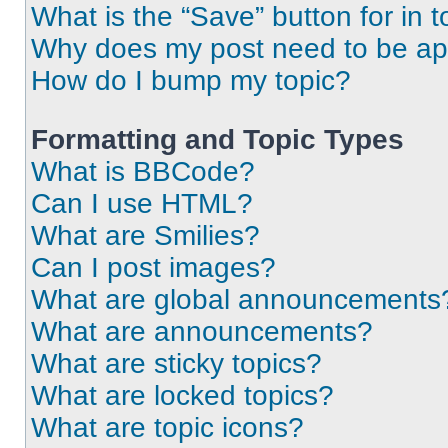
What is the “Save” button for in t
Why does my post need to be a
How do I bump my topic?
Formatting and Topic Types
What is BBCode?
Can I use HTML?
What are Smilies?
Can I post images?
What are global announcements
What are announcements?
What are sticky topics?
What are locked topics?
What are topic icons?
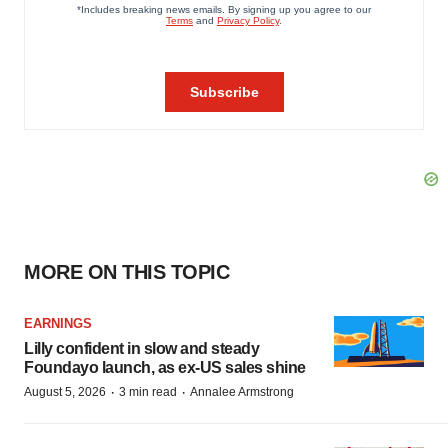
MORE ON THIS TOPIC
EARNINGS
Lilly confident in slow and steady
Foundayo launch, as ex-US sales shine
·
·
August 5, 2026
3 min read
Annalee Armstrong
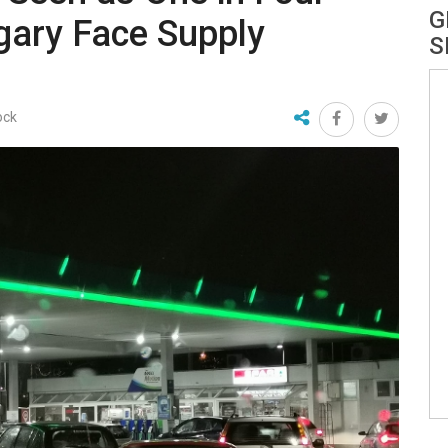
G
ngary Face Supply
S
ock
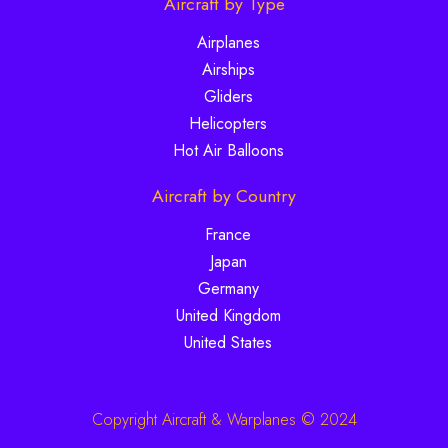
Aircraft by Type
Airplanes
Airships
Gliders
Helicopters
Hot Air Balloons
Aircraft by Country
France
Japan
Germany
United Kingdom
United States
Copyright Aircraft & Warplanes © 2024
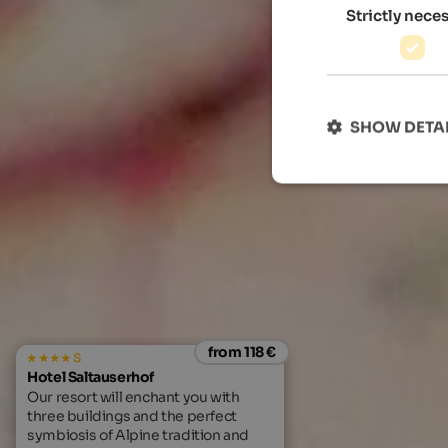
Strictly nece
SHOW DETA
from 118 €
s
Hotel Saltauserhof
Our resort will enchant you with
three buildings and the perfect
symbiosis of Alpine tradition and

# # # #

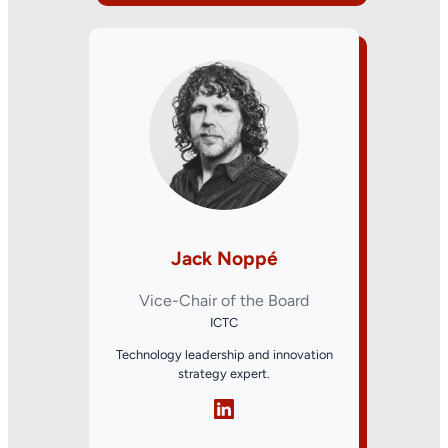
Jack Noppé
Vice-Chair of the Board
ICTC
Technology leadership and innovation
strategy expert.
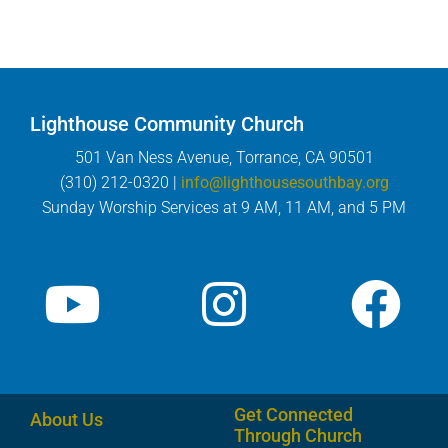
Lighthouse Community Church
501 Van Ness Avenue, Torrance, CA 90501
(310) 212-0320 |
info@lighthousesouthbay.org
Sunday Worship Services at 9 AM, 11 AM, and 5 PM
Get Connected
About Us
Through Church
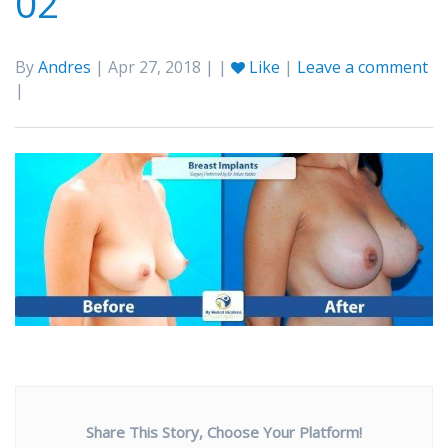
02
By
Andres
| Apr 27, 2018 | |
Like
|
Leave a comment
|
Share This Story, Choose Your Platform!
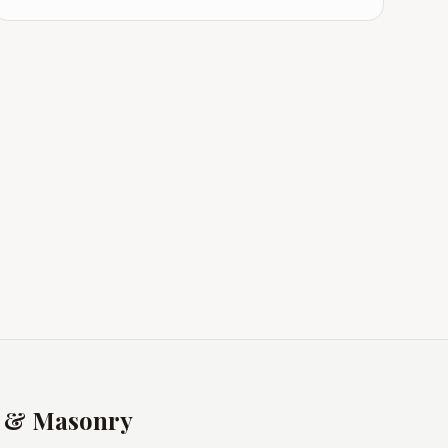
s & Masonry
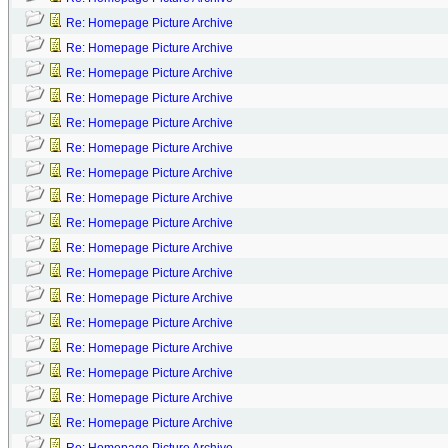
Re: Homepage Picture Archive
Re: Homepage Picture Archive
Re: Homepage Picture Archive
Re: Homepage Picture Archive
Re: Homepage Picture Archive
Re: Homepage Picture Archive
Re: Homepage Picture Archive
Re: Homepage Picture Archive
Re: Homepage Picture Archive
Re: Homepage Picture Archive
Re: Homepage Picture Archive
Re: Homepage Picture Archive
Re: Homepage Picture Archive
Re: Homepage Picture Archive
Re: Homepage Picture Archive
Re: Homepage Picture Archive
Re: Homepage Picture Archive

# # # #

**INSTRUCTIONS FOR THE TASK:** Count of lines with "Aircraft": please work it out for the entries above and give the number by itself.

**SOLUTION TO THE EXERCISE:** 3